■ ABOUT THIS TASK:
Determine how many lines below contain the word "shall", then state only that figure.

■ RECORDS TO PROCESS:
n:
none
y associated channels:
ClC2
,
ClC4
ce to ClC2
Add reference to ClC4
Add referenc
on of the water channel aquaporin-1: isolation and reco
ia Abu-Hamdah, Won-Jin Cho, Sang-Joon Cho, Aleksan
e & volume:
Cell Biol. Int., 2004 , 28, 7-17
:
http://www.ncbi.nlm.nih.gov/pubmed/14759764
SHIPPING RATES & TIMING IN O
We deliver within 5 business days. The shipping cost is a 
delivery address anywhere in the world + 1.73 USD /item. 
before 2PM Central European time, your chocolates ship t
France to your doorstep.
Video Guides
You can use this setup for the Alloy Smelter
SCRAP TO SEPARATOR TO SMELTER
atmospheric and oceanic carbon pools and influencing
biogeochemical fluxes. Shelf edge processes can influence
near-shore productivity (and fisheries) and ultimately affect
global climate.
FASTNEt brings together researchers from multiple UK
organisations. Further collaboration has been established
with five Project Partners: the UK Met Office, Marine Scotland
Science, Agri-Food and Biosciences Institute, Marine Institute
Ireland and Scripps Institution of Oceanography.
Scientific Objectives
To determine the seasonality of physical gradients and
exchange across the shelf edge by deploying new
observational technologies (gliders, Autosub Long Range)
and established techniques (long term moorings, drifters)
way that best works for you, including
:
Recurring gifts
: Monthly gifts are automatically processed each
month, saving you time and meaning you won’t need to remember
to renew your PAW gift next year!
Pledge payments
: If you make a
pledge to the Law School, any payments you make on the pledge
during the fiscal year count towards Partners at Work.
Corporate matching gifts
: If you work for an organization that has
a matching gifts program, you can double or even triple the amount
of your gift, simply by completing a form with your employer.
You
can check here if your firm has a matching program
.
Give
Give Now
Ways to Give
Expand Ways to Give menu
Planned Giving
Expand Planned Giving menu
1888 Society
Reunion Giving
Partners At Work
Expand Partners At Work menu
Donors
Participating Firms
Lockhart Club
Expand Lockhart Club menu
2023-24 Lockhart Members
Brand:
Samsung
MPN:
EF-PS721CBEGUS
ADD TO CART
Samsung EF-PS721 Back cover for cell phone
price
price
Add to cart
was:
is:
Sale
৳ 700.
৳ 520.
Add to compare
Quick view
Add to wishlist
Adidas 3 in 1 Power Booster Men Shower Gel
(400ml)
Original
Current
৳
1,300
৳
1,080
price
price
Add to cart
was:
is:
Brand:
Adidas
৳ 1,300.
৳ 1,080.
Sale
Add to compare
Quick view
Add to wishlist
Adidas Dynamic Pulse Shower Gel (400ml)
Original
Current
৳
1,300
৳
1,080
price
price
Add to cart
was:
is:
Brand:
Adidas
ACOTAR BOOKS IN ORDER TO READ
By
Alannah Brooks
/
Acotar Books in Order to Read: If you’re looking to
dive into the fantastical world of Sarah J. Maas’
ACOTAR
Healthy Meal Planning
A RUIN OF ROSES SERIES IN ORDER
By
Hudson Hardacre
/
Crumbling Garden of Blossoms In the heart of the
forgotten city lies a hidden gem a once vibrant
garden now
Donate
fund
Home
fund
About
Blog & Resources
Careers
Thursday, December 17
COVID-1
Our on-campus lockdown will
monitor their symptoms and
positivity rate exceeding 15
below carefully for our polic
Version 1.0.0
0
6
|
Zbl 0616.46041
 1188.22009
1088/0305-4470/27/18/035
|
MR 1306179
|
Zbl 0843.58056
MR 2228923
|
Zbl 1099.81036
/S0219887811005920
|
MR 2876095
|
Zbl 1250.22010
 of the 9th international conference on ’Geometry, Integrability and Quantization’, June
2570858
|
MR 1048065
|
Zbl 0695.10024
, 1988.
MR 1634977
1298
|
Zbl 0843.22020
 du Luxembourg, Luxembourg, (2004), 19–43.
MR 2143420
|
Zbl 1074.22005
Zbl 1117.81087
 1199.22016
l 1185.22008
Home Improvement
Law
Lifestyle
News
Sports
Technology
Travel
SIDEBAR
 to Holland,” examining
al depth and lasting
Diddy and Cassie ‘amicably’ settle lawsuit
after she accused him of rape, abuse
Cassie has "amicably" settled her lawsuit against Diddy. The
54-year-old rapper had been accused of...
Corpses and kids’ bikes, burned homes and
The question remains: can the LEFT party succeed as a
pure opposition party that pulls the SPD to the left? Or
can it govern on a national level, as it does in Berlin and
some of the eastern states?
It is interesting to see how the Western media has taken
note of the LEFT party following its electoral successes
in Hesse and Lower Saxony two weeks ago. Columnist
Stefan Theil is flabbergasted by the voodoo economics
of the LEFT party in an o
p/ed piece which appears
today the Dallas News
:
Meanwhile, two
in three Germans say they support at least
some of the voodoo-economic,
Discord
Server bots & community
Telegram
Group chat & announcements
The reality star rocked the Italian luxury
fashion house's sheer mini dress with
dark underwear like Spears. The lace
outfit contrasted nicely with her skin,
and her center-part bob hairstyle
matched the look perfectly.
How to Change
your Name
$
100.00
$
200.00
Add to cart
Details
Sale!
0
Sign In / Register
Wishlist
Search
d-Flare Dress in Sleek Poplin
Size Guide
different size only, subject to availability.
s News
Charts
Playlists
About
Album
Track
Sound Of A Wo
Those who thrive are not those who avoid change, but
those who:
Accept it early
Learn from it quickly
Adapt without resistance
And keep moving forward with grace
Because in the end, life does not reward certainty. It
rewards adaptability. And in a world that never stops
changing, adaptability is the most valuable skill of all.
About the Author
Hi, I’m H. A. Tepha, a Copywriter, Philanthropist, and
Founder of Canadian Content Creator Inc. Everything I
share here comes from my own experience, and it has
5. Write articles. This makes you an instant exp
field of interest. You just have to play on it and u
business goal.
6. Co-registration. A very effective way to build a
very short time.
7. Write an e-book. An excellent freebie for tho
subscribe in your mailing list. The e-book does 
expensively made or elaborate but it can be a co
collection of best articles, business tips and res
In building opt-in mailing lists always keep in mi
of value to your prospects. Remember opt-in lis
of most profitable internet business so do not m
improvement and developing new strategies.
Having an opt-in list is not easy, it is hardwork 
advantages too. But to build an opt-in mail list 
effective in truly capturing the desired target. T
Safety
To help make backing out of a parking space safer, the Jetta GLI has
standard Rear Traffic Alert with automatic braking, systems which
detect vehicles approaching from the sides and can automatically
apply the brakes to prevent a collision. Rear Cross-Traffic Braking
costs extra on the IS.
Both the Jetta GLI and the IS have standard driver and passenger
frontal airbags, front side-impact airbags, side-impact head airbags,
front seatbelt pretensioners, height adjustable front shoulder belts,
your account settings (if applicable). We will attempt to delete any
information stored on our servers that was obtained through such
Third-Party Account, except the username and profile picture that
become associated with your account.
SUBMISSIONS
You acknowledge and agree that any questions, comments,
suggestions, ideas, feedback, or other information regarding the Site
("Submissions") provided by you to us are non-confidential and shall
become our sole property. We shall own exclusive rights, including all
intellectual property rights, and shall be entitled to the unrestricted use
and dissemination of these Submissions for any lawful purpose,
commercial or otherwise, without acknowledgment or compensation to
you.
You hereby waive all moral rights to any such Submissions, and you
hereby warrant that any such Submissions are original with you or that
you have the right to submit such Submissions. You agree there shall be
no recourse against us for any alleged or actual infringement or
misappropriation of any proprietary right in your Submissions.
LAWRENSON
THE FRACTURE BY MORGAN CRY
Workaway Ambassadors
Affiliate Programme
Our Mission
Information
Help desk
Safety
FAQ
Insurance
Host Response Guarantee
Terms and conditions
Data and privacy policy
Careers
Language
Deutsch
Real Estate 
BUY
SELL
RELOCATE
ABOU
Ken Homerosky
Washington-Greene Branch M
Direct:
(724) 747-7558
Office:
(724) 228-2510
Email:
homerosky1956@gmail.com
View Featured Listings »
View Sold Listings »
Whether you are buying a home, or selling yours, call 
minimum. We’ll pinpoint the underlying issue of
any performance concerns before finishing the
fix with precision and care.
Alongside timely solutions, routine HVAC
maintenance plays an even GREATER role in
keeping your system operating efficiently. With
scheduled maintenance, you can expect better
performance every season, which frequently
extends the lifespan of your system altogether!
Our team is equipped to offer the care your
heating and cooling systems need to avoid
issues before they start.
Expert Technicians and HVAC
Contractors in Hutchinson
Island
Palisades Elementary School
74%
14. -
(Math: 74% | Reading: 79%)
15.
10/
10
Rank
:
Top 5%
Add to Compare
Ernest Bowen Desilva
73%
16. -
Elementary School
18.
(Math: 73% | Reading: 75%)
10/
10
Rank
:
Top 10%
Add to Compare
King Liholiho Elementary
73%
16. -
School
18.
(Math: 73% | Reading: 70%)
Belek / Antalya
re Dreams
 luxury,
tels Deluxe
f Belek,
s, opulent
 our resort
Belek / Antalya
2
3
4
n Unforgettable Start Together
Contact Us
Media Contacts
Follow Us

■ EXPECTED ANSWER:
4